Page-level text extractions
++++++++
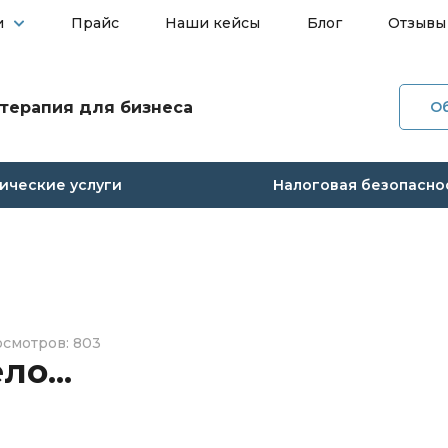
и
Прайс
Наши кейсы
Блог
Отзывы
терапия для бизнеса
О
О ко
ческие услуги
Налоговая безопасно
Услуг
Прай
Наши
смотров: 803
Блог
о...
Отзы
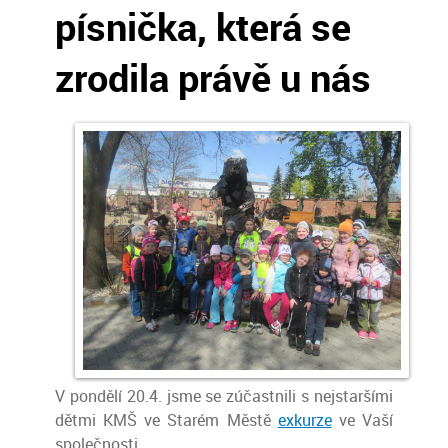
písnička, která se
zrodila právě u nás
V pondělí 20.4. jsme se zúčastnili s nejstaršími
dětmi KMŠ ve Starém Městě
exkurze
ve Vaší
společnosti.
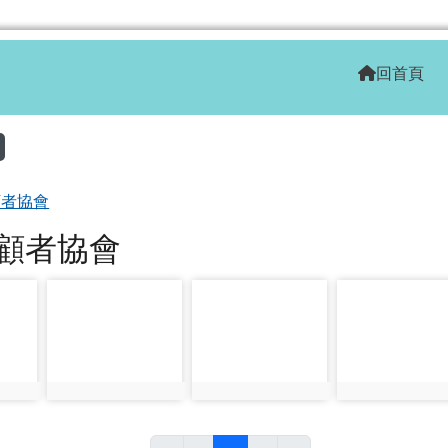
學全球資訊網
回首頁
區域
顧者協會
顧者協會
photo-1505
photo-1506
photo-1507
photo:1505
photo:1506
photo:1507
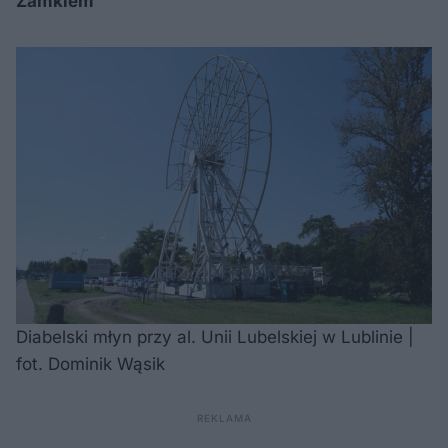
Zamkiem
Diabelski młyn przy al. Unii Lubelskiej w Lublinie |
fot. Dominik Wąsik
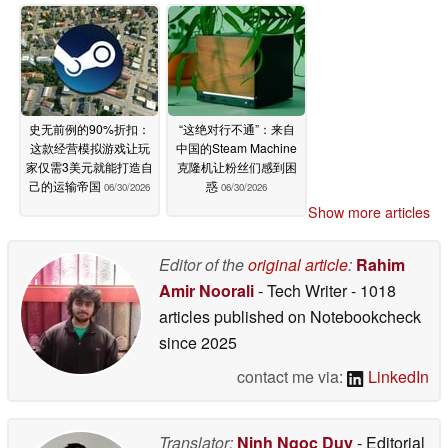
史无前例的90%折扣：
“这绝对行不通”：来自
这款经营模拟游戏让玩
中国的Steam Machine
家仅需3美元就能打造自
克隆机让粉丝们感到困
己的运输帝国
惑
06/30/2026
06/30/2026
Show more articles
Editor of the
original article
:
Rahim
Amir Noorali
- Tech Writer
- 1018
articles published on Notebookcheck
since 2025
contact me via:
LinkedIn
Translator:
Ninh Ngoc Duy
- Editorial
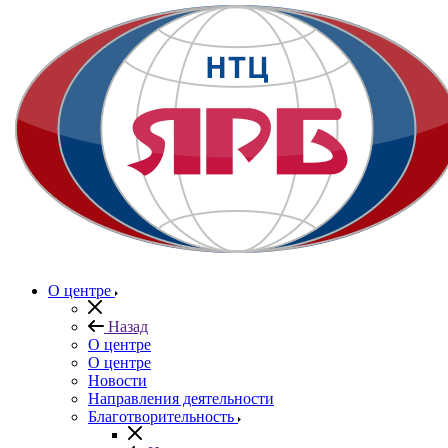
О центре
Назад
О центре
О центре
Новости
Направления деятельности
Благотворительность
++++++++
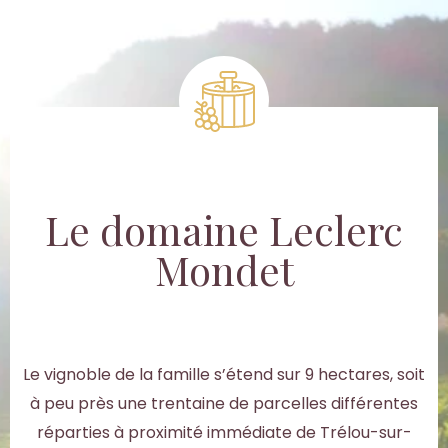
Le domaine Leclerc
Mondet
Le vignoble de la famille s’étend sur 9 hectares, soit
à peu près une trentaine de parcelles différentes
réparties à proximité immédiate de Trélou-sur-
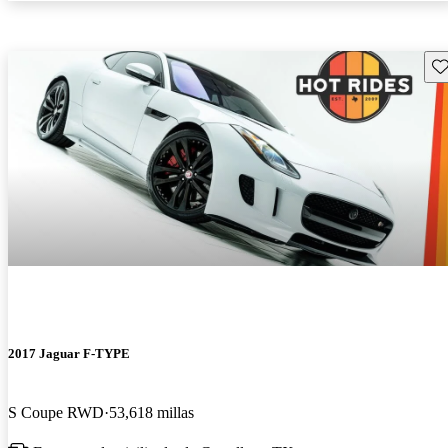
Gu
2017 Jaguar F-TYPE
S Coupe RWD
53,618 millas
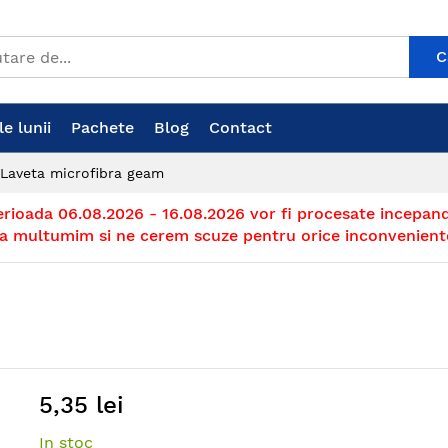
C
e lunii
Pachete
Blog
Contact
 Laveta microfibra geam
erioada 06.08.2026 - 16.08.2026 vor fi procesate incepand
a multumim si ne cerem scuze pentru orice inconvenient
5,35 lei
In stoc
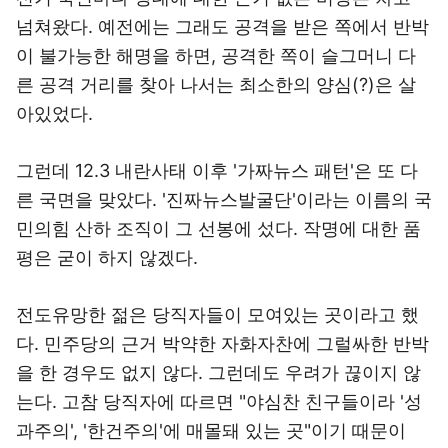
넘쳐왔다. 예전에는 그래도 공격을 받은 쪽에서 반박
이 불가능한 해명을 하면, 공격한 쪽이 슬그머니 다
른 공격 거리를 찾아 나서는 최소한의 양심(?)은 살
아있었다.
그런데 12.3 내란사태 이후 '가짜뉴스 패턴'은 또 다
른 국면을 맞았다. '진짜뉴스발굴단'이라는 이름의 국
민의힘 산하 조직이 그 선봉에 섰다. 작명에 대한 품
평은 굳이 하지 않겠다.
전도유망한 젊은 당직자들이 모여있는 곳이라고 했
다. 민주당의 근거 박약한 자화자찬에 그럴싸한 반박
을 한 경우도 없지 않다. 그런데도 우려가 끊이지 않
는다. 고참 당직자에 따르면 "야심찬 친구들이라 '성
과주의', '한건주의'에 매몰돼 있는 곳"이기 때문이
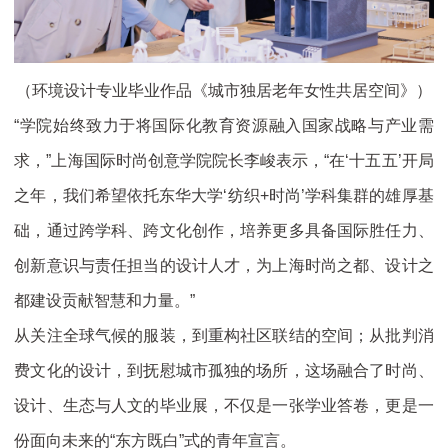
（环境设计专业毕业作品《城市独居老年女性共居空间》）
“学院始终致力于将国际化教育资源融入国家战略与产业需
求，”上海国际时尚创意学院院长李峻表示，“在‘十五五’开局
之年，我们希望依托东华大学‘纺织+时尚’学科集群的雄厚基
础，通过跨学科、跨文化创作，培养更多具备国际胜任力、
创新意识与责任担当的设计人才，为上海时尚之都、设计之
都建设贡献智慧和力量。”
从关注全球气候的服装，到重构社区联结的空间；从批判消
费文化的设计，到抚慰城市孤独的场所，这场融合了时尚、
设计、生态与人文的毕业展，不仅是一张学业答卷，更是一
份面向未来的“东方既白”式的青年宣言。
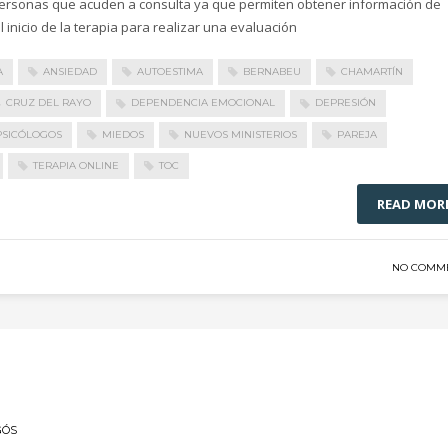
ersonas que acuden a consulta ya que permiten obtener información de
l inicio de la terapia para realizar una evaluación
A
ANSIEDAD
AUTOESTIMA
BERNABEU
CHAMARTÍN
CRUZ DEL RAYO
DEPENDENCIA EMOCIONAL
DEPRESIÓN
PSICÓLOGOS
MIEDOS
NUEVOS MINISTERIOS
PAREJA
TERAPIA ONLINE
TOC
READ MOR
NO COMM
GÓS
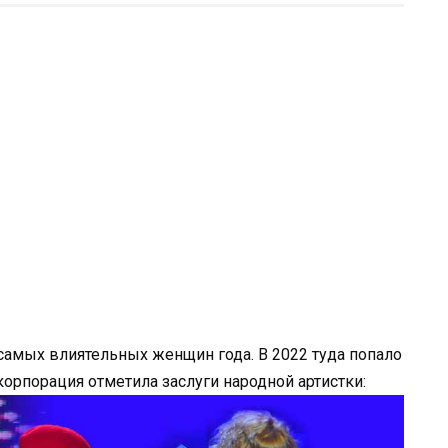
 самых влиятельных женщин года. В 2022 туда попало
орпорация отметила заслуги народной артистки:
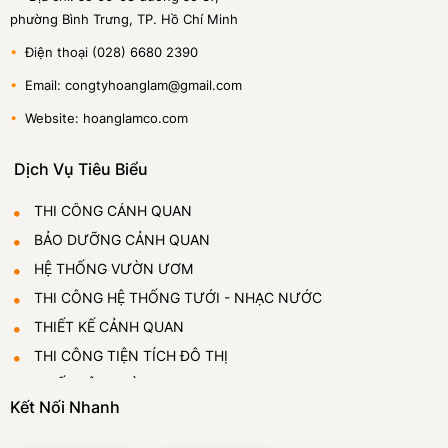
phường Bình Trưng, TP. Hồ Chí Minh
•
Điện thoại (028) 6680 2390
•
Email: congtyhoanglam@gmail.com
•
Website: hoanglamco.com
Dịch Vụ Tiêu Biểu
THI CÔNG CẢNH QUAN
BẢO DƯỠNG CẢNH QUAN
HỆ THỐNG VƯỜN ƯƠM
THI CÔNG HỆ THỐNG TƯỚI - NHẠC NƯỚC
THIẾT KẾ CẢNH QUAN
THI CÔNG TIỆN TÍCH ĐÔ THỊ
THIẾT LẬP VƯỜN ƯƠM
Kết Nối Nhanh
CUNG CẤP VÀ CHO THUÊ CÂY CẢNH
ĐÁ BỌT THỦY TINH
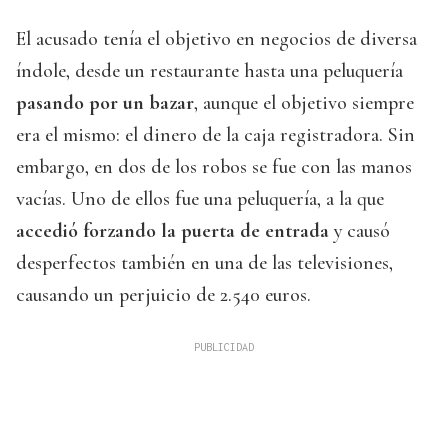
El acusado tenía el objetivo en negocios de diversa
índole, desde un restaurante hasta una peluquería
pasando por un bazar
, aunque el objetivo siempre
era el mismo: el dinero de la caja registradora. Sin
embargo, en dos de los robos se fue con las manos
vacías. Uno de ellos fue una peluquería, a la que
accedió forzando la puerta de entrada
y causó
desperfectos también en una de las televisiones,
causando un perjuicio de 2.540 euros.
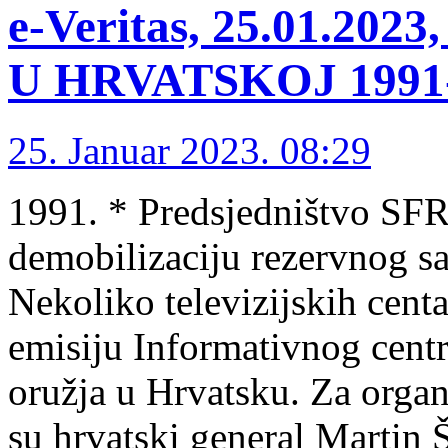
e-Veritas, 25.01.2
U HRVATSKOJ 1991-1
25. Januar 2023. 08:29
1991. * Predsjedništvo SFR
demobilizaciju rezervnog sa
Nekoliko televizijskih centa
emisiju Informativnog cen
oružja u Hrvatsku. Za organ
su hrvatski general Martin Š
++++++++
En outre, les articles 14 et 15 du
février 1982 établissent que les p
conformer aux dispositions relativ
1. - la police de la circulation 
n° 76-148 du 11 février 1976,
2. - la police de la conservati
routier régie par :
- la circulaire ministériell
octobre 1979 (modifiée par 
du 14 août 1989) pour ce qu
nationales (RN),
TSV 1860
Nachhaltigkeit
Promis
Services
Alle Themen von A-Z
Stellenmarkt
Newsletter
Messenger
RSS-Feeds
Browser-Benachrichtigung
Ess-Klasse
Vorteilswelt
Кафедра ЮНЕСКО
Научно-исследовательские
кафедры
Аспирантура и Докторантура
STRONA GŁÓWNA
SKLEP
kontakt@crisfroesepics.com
++++++++
What this task involves >> Among the entries above, the lines between the ones containing "Email: congtyhoanglam@gmail.com" and "CUNG CẤP VÀ CHO THUÊ CÂY CẢNH", inclusive, are to be transcribed exactly. No other line is to be given.

Written response >>
Email: congtyhoanglam@gmail.com
•
Website: hoanglamco.com
Dịch Vụ Tiêu Biểu
THI CÔNG CẢNH QUAN
BẢO DƯỠNG CẢNH QUAN
HỆ THỐNG VƯỜN ƯƠM
THI CÔNG HỆ THỐNG TƯỚI - NHẠC NƯỚC
THIẾT KẾ CẢNH QUAN
THI CÔNG TIỆN TÍCH ĐÔ THỊ
THIẾT LẬP VƯỜN ƯƠM
Kết Nối Nhanh
CUNG CẤP VÀ CHO THUÊ CÂY CẢNH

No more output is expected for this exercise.